══ Study material

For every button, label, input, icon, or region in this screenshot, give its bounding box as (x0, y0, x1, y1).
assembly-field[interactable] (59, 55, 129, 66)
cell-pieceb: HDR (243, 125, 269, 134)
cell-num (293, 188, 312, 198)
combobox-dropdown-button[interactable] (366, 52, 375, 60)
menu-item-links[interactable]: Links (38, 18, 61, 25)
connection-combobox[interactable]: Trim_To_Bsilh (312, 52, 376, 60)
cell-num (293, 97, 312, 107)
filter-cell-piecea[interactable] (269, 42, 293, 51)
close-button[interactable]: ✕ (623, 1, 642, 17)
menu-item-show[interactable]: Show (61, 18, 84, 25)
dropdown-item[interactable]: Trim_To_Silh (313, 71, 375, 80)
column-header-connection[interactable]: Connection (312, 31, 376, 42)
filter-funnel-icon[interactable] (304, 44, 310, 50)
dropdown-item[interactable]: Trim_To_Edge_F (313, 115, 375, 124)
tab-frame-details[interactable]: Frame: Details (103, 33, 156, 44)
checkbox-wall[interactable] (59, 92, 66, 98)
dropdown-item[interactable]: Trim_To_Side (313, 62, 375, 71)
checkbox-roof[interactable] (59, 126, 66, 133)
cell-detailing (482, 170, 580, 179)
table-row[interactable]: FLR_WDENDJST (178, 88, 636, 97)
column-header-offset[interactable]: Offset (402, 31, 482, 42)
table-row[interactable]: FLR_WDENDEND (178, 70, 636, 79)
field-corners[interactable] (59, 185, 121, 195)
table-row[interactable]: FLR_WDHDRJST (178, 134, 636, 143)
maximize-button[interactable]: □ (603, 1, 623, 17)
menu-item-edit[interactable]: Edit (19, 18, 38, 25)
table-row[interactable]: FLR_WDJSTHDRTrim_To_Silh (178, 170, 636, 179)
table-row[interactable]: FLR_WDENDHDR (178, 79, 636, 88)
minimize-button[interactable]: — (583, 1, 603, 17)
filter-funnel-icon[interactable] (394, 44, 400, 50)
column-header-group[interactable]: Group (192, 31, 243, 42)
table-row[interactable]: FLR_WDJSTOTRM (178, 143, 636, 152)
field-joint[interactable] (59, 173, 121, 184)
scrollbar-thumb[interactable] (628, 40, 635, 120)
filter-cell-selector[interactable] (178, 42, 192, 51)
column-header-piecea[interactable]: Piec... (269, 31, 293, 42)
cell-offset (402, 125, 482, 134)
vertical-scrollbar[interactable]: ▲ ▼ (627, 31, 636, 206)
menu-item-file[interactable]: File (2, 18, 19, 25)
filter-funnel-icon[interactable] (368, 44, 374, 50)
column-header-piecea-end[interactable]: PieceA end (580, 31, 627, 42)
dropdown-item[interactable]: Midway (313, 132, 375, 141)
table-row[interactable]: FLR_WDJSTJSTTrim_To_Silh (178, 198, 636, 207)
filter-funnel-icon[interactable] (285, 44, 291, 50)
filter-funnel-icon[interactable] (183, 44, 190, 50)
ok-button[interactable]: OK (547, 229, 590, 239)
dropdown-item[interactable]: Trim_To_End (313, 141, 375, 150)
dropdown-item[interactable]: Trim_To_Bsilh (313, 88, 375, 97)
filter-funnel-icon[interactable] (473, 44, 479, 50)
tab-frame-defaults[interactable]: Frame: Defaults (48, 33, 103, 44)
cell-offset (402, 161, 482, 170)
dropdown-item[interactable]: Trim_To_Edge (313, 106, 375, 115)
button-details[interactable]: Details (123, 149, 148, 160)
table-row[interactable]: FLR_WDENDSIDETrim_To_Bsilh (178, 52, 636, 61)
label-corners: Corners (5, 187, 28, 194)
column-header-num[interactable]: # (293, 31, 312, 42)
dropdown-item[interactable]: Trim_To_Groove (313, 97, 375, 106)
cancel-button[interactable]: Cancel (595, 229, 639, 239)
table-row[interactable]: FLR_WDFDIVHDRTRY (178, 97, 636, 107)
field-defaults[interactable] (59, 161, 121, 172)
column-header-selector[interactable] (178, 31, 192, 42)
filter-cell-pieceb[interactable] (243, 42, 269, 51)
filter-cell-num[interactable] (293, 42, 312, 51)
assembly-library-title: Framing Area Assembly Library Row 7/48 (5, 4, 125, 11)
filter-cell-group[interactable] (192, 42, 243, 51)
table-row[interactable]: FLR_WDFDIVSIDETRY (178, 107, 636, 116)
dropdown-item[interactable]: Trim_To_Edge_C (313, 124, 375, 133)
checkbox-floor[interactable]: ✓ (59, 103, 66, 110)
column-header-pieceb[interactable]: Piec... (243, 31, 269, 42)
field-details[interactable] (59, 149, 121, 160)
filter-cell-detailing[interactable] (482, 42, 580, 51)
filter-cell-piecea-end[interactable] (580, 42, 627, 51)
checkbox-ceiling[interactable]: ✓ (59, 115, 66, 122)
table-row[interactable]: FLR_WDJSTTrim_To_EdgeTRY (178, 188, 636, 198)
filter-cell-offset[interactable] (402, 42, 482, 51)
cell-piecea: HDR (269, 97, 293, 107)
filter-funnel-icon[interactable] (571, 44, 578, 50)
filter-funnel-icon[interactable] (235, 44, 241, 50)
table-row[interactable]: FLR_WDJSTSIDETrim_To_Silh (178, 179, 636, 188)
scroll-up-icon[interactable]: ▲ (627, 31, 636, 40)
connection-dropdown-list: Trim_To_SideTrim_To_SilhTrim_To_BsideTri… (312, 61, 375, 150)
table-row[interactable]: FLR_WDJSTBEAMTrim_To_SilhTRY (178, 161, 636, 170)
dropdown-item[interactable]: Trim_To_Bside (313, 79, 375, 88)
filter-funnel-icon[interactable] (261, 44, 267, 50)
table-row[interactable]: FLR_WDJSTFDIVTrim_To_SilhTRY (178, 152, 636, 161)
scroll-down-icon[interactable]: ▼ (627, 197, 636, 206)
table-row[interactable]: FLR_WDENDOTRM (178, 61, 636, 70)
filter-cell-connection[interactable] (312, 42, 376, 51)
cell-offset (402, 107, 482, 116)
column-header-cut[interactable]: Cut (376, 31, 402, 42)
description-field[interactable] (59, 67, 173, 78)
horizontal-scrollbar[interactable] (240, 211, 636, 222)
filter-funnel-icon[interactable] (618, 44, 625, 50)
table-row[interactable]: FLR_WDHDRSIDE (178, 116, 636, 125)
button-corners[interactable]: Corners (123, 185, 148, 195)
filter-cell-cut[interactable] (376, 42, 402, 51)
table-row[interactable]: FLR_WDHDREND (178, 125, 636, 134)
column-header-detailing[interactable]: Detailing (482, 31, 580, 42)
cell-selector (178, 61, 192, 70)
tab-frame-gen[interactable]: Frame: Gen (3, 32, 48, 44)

════
══ Study material

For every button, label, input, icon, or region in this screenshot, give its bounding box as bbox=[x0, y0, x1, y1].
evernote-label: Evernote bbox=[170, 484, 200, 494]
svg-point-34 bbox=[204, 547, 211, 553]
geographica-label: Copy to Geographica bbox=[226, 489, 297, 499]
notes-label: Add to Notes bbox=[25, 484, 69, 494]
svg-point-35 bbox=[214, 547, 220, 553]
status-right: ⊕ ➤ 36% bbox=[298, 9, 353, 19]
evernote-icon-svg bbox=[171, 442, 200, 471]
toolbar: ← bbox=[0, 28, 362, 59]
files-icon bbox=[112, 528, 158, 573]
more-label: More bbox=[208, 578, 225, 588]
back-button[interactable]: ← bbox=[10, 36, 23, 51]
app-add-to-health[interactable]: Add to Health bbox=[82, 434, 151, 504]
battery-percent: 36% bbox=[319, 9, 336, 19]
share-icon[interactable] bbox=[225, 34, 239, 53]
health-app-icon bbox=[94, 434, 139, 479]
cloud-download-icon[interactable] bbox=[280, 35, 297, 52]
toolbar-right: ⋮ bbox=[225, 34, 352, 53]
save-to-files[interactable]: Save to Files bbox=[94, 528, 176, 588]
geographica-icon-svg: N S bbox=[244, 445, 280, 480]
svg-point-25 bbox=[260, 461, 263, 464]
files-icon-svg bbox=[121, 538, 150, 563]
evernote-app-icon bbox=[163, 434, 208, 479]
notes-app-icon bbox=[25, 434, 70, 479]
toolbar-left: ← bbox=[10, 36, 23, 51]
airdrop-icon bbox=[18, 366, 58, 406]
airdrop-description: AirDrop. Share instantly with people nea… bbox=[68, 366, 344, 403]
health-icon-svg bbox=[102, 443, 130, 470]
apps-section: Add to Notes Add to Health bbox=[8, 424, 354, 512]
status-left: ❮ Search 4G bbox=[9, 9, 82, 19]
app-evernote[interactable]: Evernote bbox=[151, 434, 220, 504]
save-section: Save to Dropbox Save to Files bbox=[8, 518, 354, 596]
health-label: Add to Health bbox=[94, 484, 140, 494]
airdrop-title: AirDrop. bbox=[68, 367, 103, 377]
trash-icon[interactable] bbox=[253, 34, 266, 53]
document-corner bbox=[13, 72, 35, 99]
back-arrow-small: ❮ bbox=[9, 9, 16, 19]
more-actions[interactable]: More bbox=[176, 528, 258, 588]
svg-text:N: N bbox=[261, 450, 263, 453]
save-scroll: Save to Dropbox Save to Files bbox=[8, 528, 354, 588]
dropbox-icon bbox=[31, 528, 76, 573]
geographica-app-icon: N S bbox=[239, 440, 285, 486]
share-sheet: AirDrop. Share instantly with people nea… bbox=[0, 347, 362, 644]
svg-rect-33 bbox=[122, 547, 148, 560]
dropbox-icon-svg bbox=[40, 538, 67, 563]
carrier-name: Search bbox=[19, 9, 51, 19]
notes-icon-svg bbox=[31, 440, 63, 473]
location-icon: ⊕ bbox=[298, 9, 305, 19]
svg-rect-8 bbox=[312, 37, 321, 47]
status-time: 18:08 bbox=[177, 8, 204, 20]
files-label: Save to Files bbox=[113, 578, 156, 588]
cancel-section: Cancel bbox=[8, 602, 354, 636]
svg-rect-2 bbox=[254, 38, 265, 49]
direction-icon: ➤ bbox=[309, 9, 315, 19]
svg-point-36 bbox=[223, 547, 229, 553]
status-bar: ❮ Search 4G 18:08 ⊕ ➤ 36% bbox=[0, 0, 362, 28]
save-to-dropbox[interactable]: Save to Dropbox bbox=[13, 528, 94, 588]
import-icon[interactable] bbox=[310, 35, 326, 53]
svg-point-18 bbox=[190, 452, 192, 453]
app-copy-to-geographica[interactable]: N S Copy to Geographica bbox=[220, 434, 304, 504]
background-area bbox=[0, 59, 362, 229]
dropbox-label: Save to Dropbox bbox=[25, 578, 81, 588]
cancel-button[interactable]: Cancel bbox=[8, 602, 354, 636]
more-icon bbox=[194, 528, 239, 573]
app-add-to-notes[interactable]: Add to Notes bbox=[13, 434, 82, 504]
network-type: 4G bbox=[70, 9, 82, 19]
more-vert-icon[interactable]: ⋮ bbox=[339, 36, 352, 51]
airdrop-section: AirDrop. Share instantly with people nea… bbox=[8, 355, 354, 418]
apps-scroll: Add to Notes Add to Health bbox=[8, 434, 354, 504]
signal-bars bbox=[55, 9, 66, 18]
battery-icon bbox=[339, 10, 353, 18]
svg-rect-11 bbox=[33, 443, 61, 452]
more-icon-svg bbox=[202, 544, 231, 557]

════

From the entries above, copy every line containing the word "assembly".

## Output for this task
assembly-field[interactable] (59, 55, 129, 66)
assembly-library-title: Framing Area Assembly Library Row 7/48 (5, 4, 125, 11)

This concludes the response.